Die Kardinäle schreiten zur großen Reform

Rom · Der Pontifex wirkt rastlos. Franziskus ist oft unterwegs, spricht viel und gern. Zurzeit tagen im Vatikan auch noch wichtige Beratungsgremien, teilweise unter Vorsitz des Papstes. Manch ein Monsignore aus der Kurie wundert sich, mit welcher Hast Franziskus durch sein Pontifikat eilt.

Manche würden sagen: stolpert. Denn in der Kurie gelten seine jüngsten umstrittenen Äußerungen zu Karnickeln, Fausthieben oder Schlägen für Kinder mehrheitlich als Betriebsunfälle.

Jorge Mario Bergoglio ist 78 Jahre alt. Darin liegt seine Hast wohl zum Teil begründet: Der Papst hat einen konkreten Auftrag, aber nicht ewig Zeit, ihn auszuführen. In den Beratungen vor dem Konklave 2013, in dem der Erzbischof von Buenos Aires zum Papst gewählt wurde, stellten die Kardinäle klare Forderungen an den nächsten Pontifex: Die skandalösen Verhältnisse in der römischen Kurie müssten sich ändern, die Finanzen des Vatikan sollten in Ordnung gebracht und die Ortskirchen gegenüber der Zentrale in Rom gestärkt werden.

Angesichts dieser großen Aufgaben bringt Franziskus so viele Steine wie möglich ins Rollen. Vorigen Freitag kam der von Franziskus geschaffene Wirtschaftsrat unter Führung des Münchner Erzbischofs Kardinal Reinhard Marx zusammen, der für die Neuordnung der Vatikangüter und -finanzen zuständig ist.
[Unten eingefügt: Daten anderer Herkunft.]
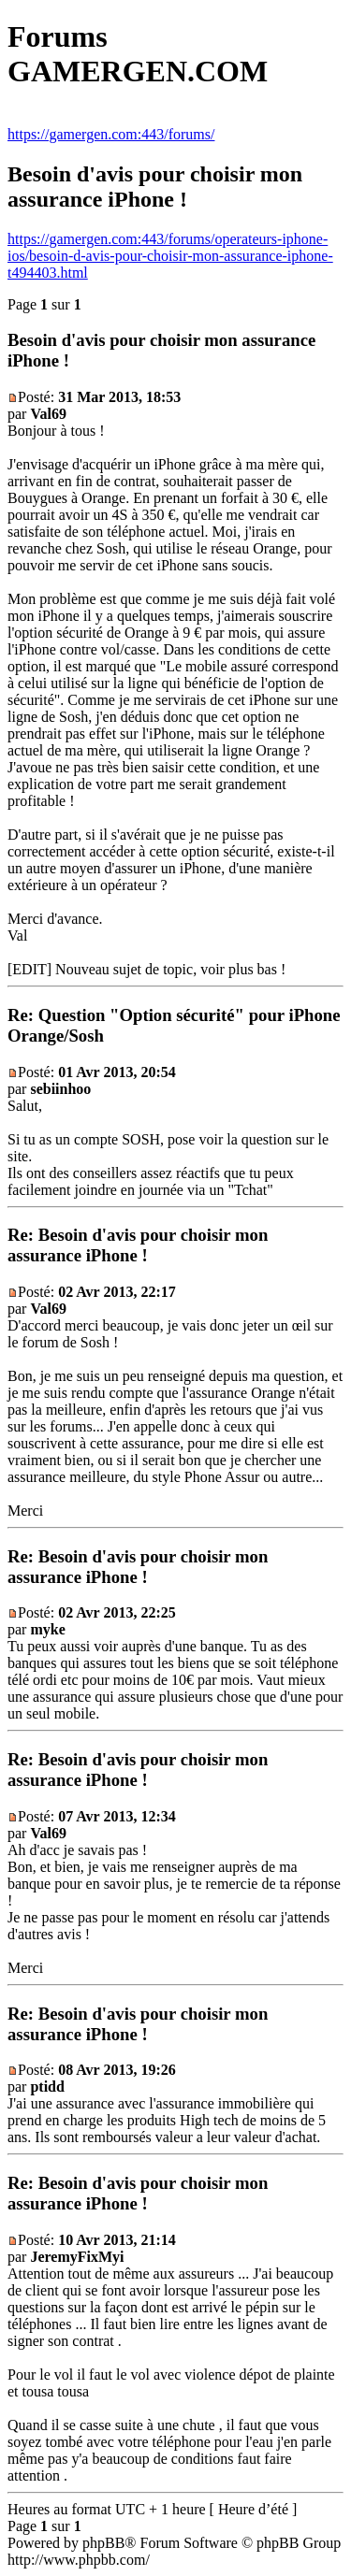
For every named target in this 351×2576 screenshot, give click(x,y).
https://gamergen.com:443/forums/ (110, 134)
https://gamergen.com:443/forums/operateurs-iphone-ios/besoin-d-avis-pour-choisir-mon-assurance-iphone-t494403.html (170, 256)
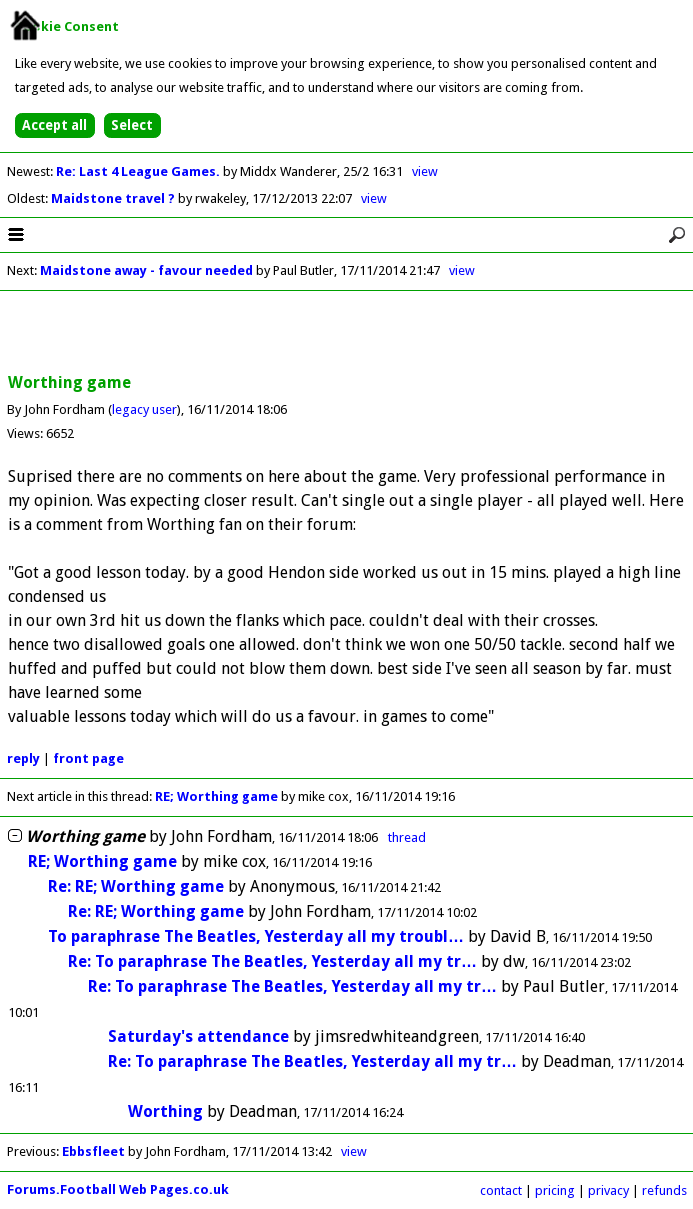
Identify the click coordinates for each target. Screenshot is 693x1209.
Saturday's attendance (198, 1036)
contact (501, 1190)
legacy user (144, 409)
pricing (555, 1190)
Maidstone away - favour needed (146, 270)
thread (407, 837)
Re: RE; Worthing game (136, 886)
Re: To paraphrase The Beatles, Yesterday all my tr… (272, 961)
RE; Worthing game (216, 796)
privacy (608, 1190)
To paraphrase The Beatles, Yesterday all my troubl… (256, 936)
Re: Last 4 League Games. (139, 171)
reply (23, 758)
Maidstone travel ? (114, 198)
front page (88, 758)
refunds (664, 1190)
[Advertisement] (347, 333)
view (425, 171)
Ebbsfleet (93, 1151)
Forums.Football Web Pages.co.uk (118, 1189)
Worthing (165, 1111)
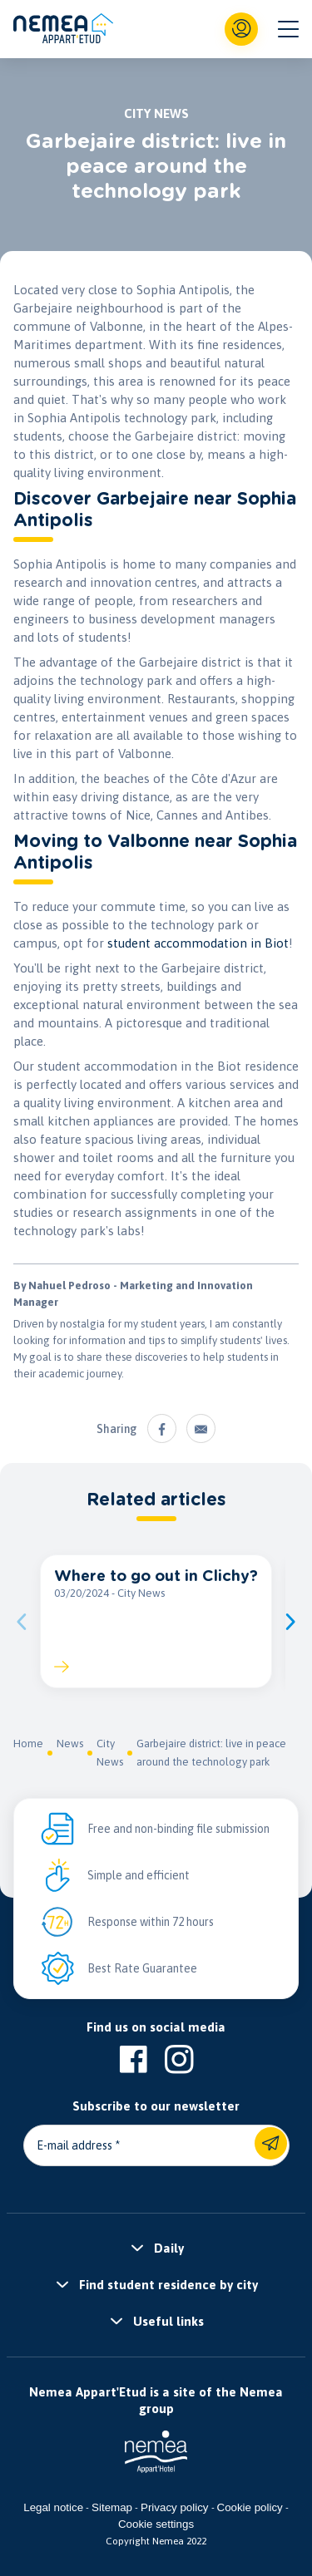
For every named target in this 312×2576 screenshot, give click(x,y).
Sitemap (112, 2507)
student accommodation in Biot (198, 943)
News (70, 1743)
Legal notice (53, 2507)
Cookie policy (250, 2507)
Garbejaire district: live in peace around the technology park (211, 1752)
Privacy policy (174, 2507)
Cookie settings (156, 2524)
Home (28, 1743)
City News (110, 1752)
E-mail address (74, 2145)
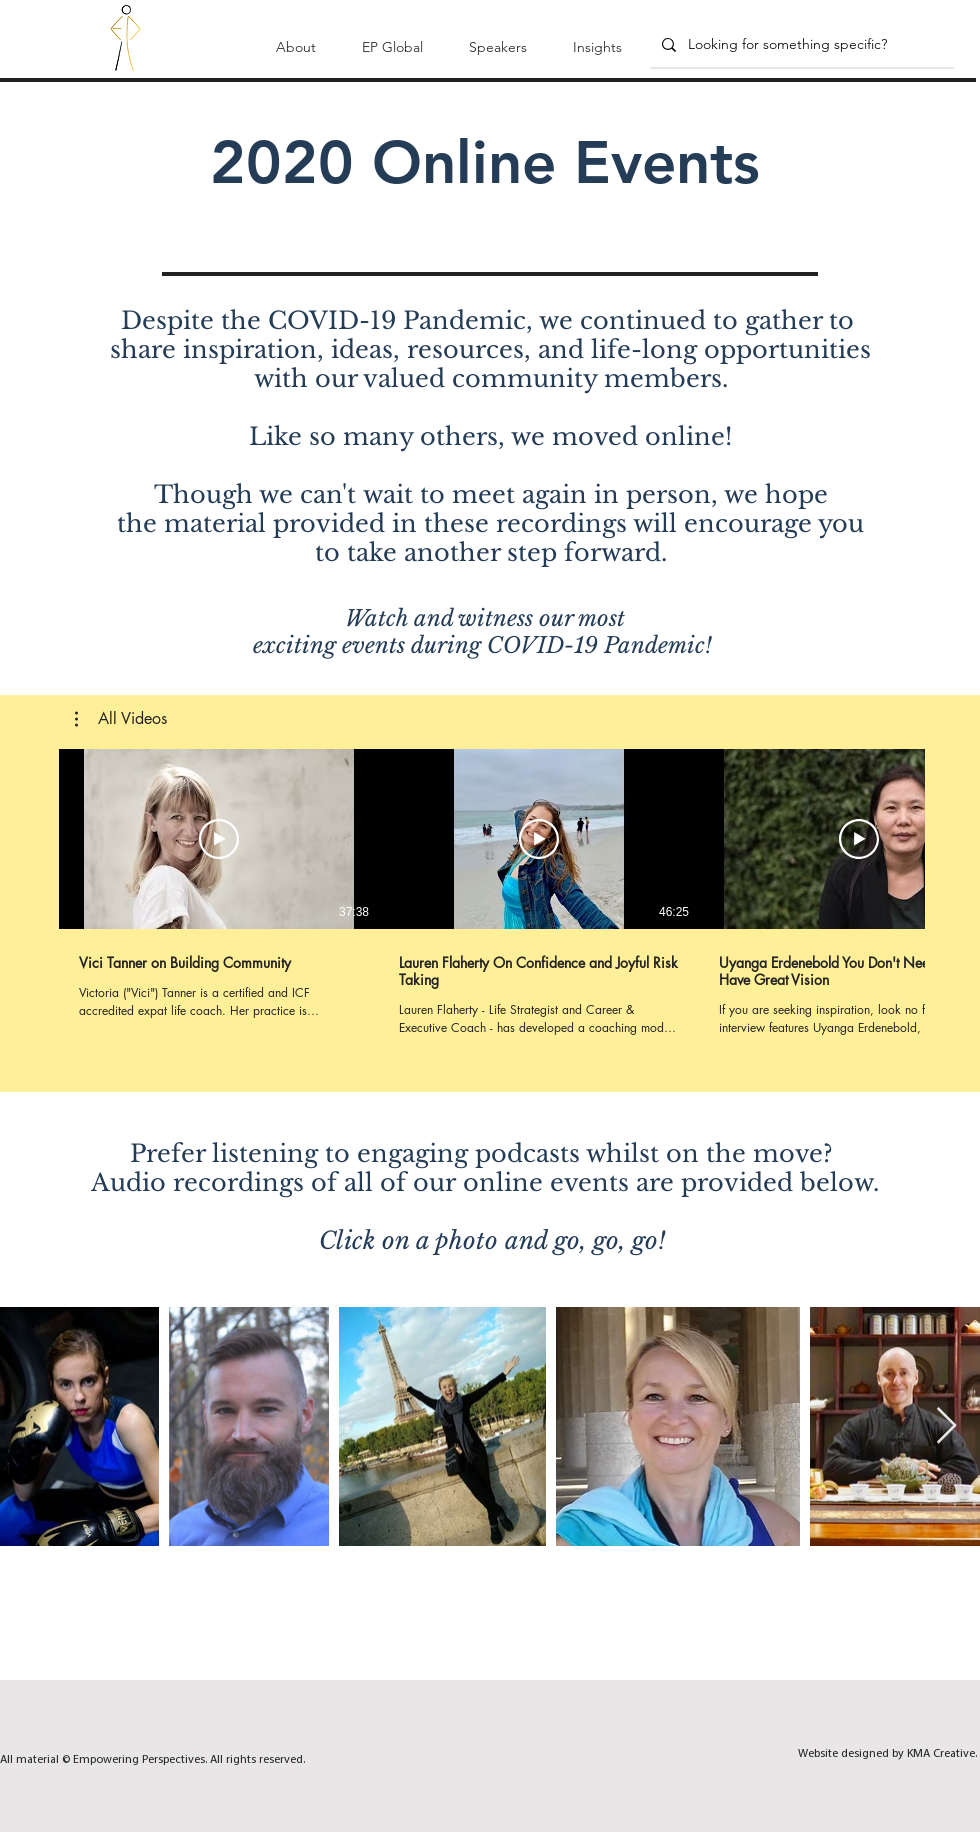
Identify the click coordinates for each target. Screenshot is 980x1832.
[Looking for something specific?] (800, 45)
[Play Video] (219, 839)
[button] (296, 38)
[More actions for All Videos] (121, 719)
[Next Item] (946, 1426)
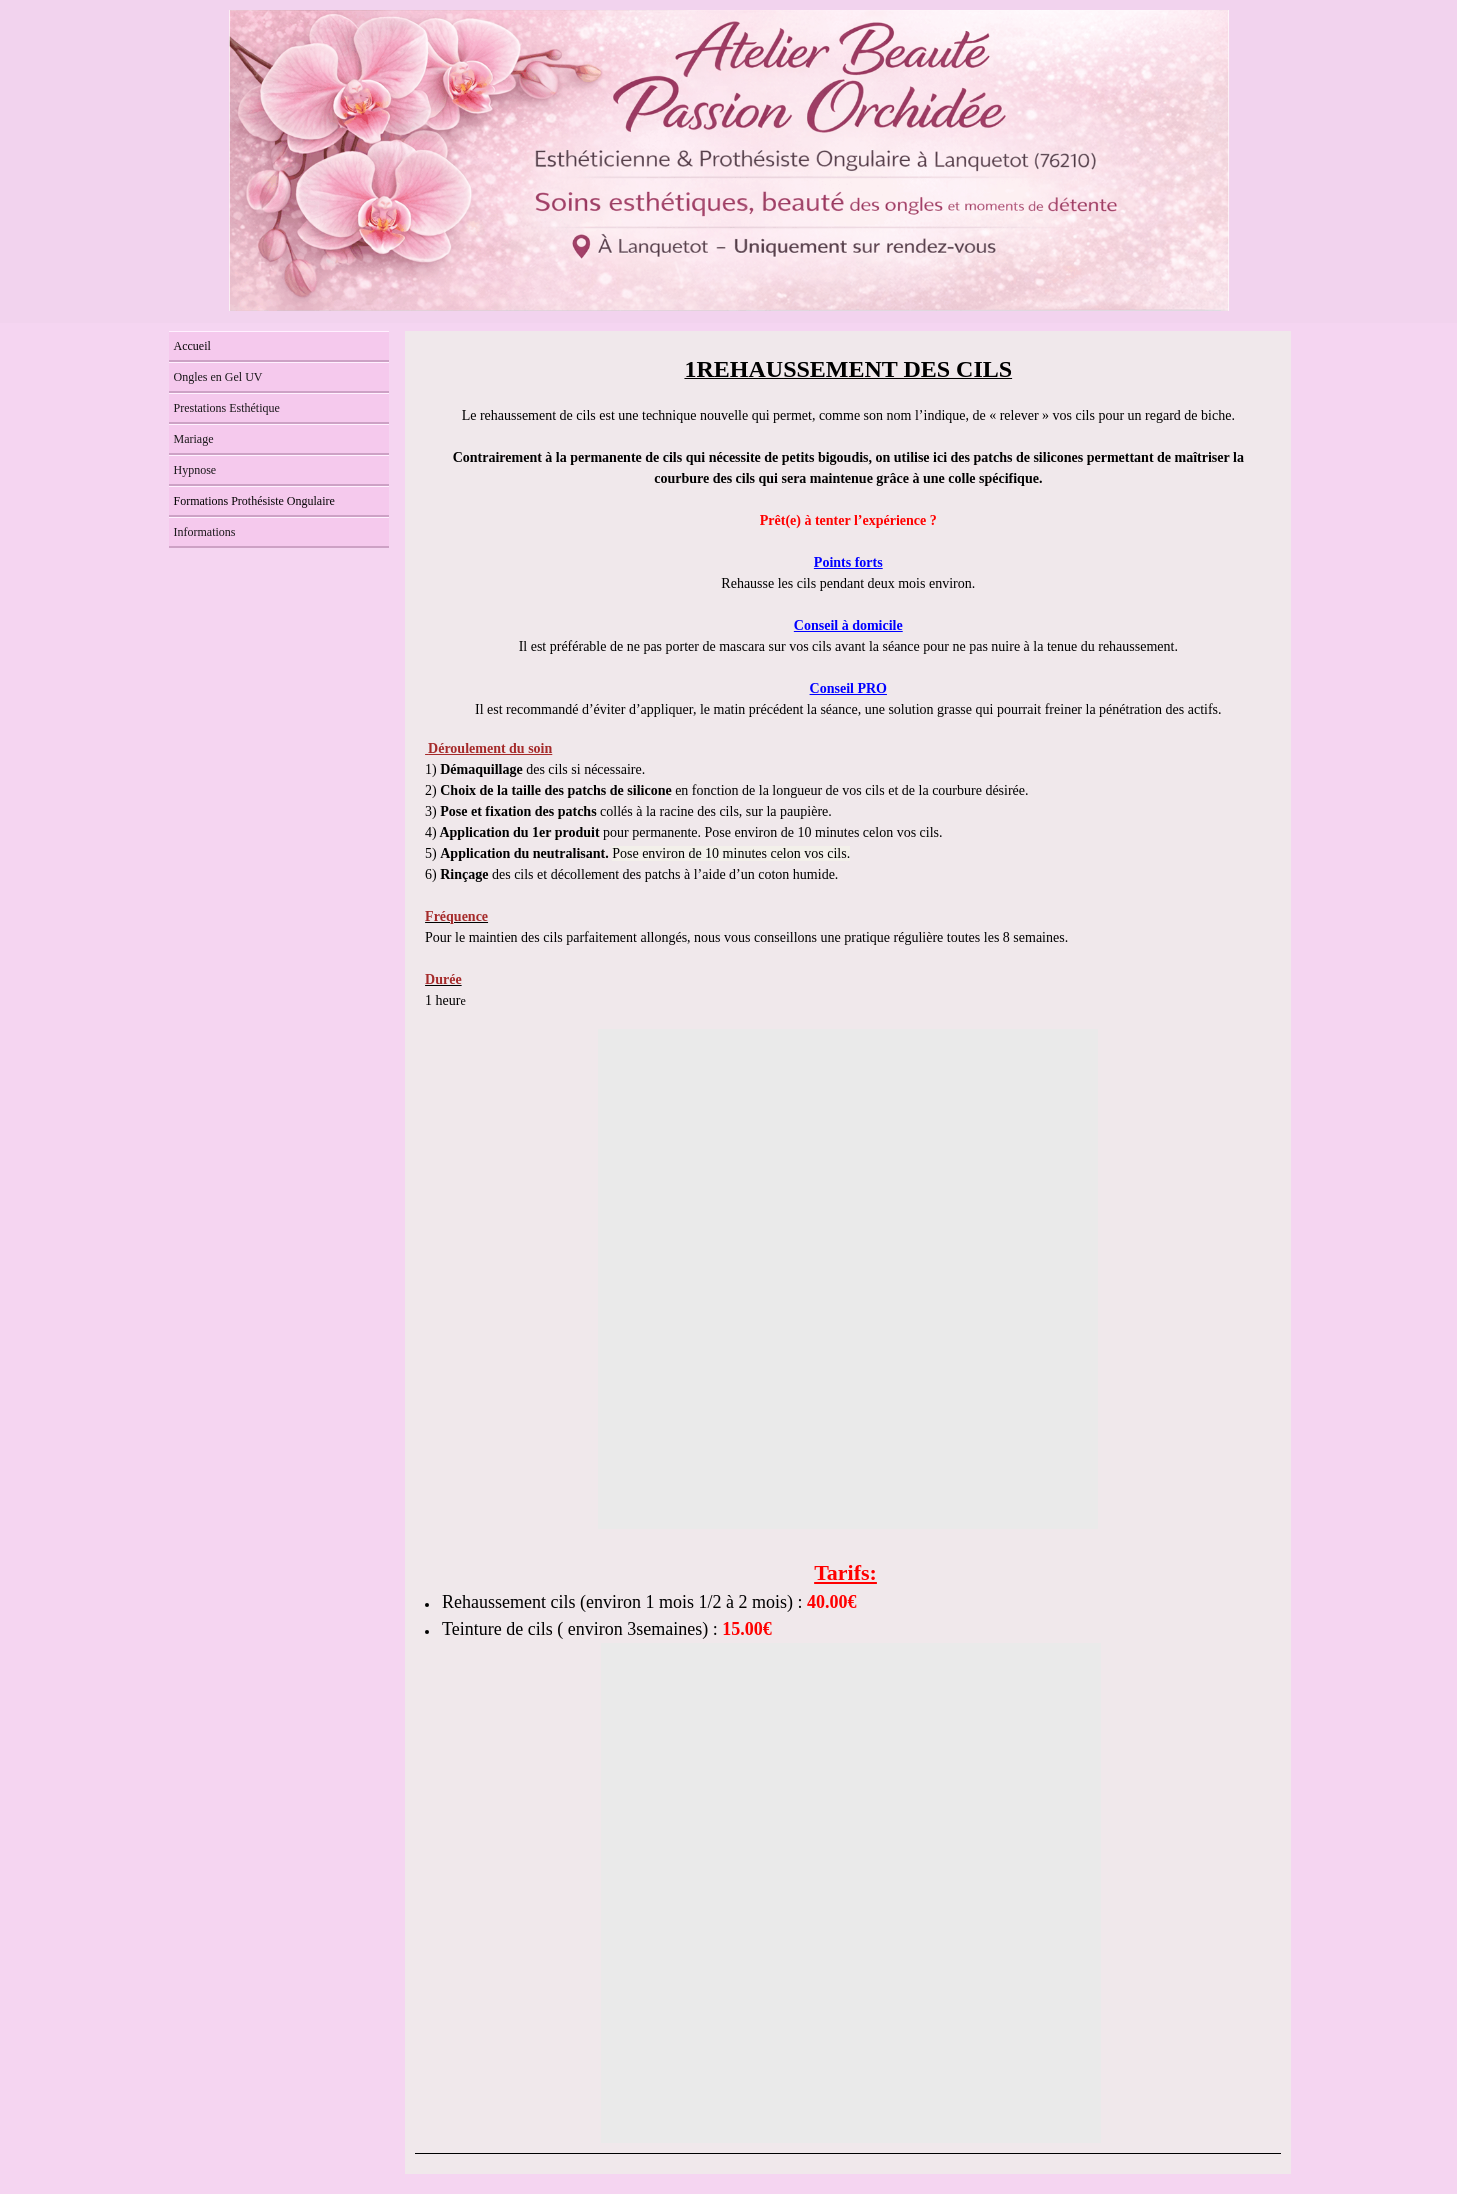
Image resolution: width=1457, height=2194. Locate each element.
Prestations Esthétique (227, 408)
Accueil (192, 346)
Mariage (194, 439)
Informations (205, 532)
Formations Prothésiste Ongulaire (254, 501)
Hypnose (195, 470)
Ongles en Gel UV (218, 377)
Auch die neue Kommission zum Kinderschutz tagte. Und seit Montag konferiert der ebenfalls von Franziskus eingerichtete neunköpfige Kardinalsrat (K9). Das Gremium unter Leitung des Honduraners Oscar Rodriguez Maradiaga beschäftigt sich derzeit mit der Reform der Kurie, also der Kirchenverwaltung in Rom . Heute und morgen versammelt der Pontifex nun die Purpurträger aus aller Welt zu einem Konsistorium im Vatikan . Hinter verschlossenen Türen sollen die Kardinale über den Stand der Reformen informiert werden - und Franziskus will auch ihre Meinung zu den Fortschritten hören.

Dass dabei Konflikte offen ausgefochten werden, erwarten Experten nicht. Auch wenn die Kurienreform durchaus die Gemüter erhitzt. Der Papst verfolgt vor allem zwei Ziele: Das bislang extrem einflussreiche Staatssekretariat soll Macht abgeben und zum Dienstorgan werden. Und die inzwischen 16 päpstlichen Räte sollen zusammengefasst werden. Franziskus will verschiedene Räte in zwei neuen Einheiten aufgehen lassen - eine für soziale Fragen, die andere für Fragen der Pastoral und der Laien. Dabei soll auch die Zahl der Kurienkardinäle reduziert werden. Kurienkardinäle sind im Konklave wahlberechtigt, stehen aber keiner Diözese vor. Die neun Kongregationen, die eigentlichen päpstlichen Ministerien, bleiben dagegen weitgehend unberührt.

Der erste große Schritt der Reform war die Einrichtung eines Wirtschaftssekretariats unter der Leitung des australischen Kardinals George Pell . Und natürlich gibt es auch Kritik an den Reformplänen, zumal diese längst nicht ausgegoren sind und erst in den kommenden Jahren komplett umgesetzt werden dürften. Bemängelt wird vor allem, dass Kompetenzen nicht klar abgegrenzt seien. Zudem sei die Stimmung in der Kurie schlecht. Der Papst lasse sich ungern beraten, heißt es im Vatikan .

Gelingt Franziskus jedoch das Reformprojekt, das heute eine wichtige Etappe erreicht, dann dürfte damit auch der Unmut über seine saloppen Worten etwas besänftigt werden.